━━━ Record extracts ━━━

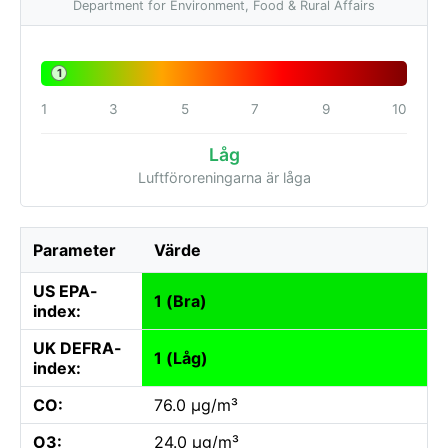
Department for Environment, Food & Rural Affairs
1
1
3
5
7
9
10
Låg
Luftföroreningarna är låga
Parameter
Värde
US EPA-
1 (Bra)
index:
UK DEFRA-
1 (Låg)
index:
CO:
76.0 µg/m³
O3:
24.0 µg/m³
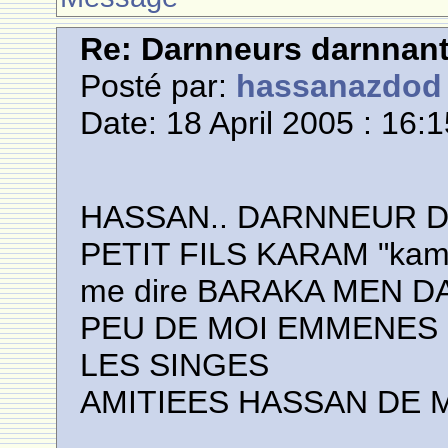
Re: Darnneurs darnnan
Posté par:
hassanazdod
Date: 18 April 2005 : 16:
HASSAN.. DARNNEUR 
PETIT FILS KARAM "kamy"
me dire BARAKA MEN 
PEU DE MOI EMMENES M
LES SINGES
AMITIEES HASSAN DE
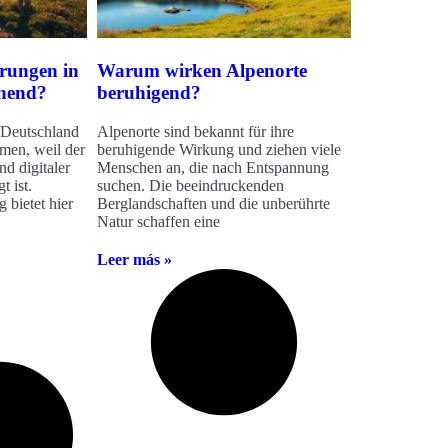
rungen in
Warum wirken Alpenorte
nnend?
beruhigend?
Deutschland
Alpenorte sind bekannt für ihre
men, weil der
beruhigende Wirkung und ziehen viele
nd digitaler
Menschen an, die nach Entspannung
t ist.
suchen. Die beeindruckenden
bietet hier
Berglandschaften und die unberührte
Natur schaffen eine
Leer más »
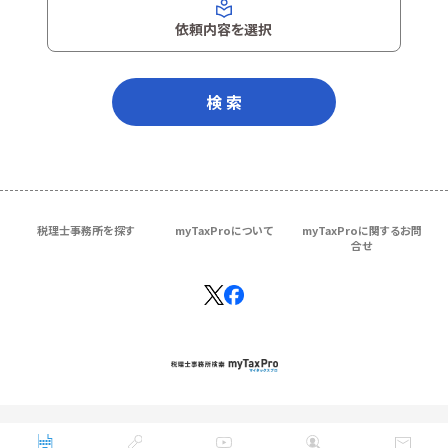
依頼内容を選択
検 索
税理士事務所を探す
myTaxProについて
myTaxProに関するお問
合せ
Copyright © ＴＫＣ Corporation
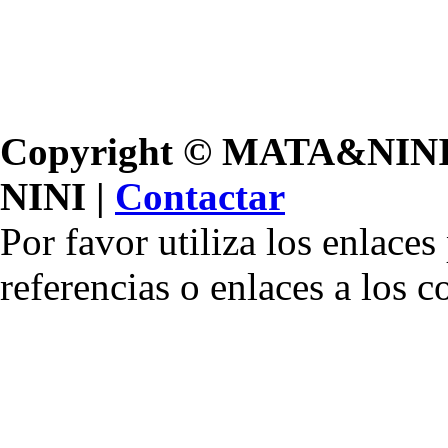
Copyright © MATA&NINI, 
NINI |
Contactar
Por favor utiliza los enlace
referencias o enlaces a los 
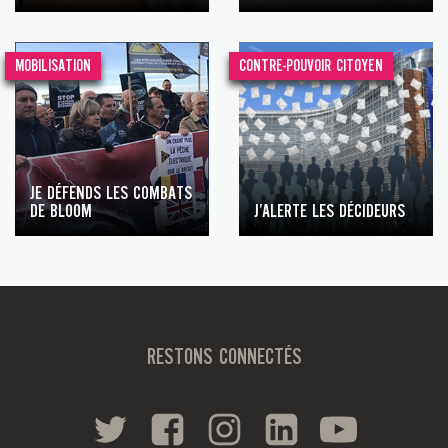
MOBILISATION
CONTRE-POUVOIR CITOYEN
JE DÉFENDS LES COMBATS
DE BLOOM
J’ALERTE LES DÉCIDEURS
RESTONS CONNECTÉS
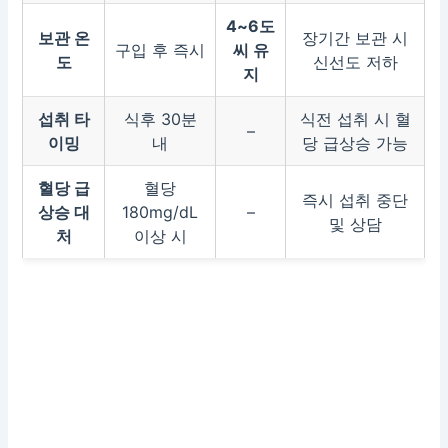
4~6도
보관 온
장기간 보관 시
구입 후 즉시
씨 유
도
신선도 저하
지
섭취 타
식후 30분
식전 섭취 시 혈
–
이밍
내
당 급상승 가능
혈당 급
혈당
즉시 섭취 중단
상승 대
180mg/dL
–
및 상담
처
이상 시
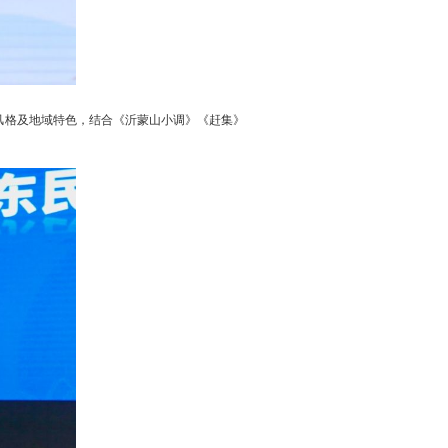
风格及地域特色，结合《沂蒙山小调》《赶集》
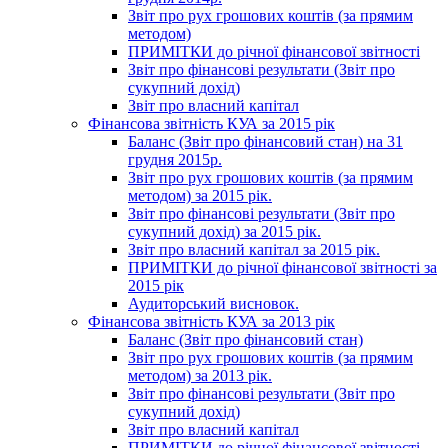
Звіт про рух грошових коштів (за прямим
методом)
ПРИМІТКИ до річної фінансової звітності
Звіт про фінансові результати (Звіт про
сукупний дохід)
Звіт про власний капітал
Фінансова звітність КУА за 2015 рік
Баланс (Звіт про фінансовий стан) на 31
грудня 2015р.
Звіт про рух грошових коштів (за прямим
методом) за 2015 рік.
Звіт про фінансові результати (Звіт про
сукупний дохід) за 2015 рік.
Звіт про власний капітал за 2015 рік.
ПРИМІТКИ до річної фінансової звітності за
2015 рік
Аудиторський висновок.
Фінансова звітність КУА за 2013 рік
Баланс (Звіт про фінансовий стан)
Звіт про рух грошових коштів (за прямим
методом) за 2013 рік.
Звіт про фінансові результати (Звіт про
сукупний дохід)
Звіт про власний капітал
ПРИМІТКИ до річної фінансової звітності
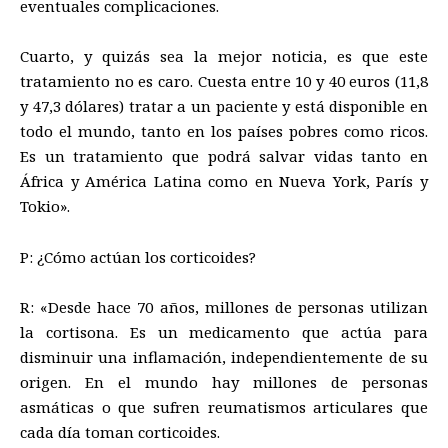
eventuales complicaciones.
Cuarto, y quizás sea la mejor noticia, es que este
tratamiento no es caro. Cuesta entre 10 y 40 euros (11,8
y 47,3 dólares) tratar a un paciente y está disponible en
todo el mundo, tanto en los países pobres como ricos.
Es un tratamiento que podrá salvar vidas tanto en
África y América Latina como en Nueva York, París y
Tokio».
P: ¿Cómo actúan los corticoides?
R: «Desde hace 70 años, millones de personas utilizan
la cortisona. Es un medicamento que actúa para
disminuir una inflamación, independientemente de su
origen. En el mundo hay millones de personas
asmáticas o que sufren reumatismos articulares que
cada día toman corticoides.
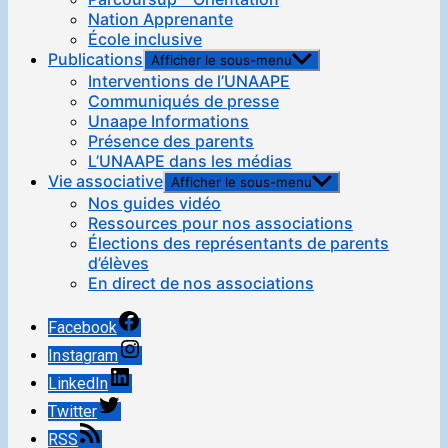
Nation Apprenante
École inclusive
Publications
Afficher le sous-menu
Interventions de l’UNAAPE
Communiqués de presse
Unaape Informations
Présence des parents
L’UNAAPE dans les médias
Vie associative
Afficher le sous-menu
Nos guides vidéo
Ressources pour nos associations
Élections des représentants de parents
d’élèves
En direct de nos associations
Facebook
Instagram
LinkedIn
Twitter
RSS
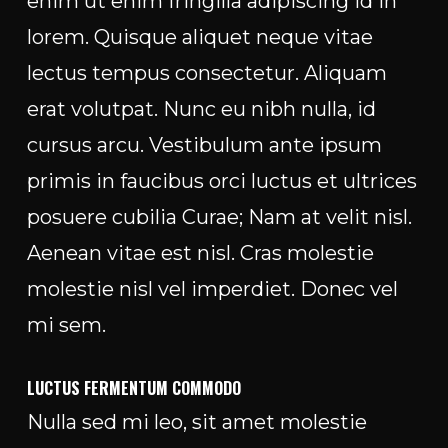
enim ut enim fringilla adipiscing id in
lorem. Quisque aliquet neque vitae
lectus tempus consectetur. Aliquam
erat volutpat. Nunc eu nibh nulla, id
cursus arcu. Vestibulum ante ipsum
primis in faucibus orci luctus et ultrices
posuere cubilia Curae; Nam at velit nisl.
Aenean vitae est nisl. Cras molestie
molestie nisl vel imperdiet. Donec vel
mi sem.
LUCTUS FERMENTUM COMMODO
Nulla sed mi leo, sit amet molestie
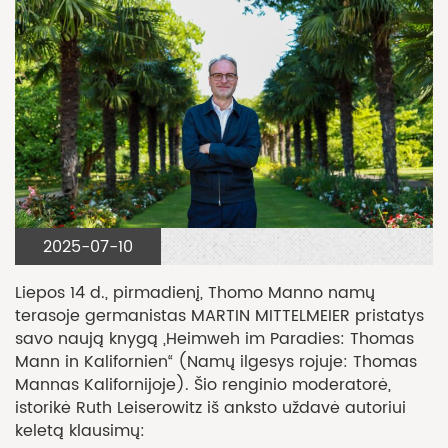
2025-07-10
Liepos 14 d., pirmadienį, Thomo Manno namų
terasoje germanistas MARTIN MITTELMEIER pristatys
savo naują knygą „Heimweh im Paradies: Thomas
Mann in Kalifornien“ (Namų ilgesys rojuje: Thomas
Mannas Kalifornijoje). Šio renginio moderatorė,
istorikė Ruth Leiserowitz iš anksto uždavė autoriui
keletą klausimų:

━━━

■ Required action: Beginning at the line above that contains "África y América", repeat each line exactly through the one that contains "Communiqués de presse", and leave out the pictures.

■ Result for this exercise:
África y América Latina como en Nueva York, París y
Tokio».
P: ¿Cómo actúan los corticoides?
R: «Desde hace 70 años, millones de personas utilizan
la cortisona. Es un medicamento que actúa para
disminuir una inflamación, independientemente de su
origen. En el mundo hay millones de personas
asmáticas o que sufren reumatismos articulares que
cada día toman corticoides.
Nation Apprenante
École inclusive
Publications
Afficher le sous-menu
Interventions de l’UNAAPE
Communiqués de presse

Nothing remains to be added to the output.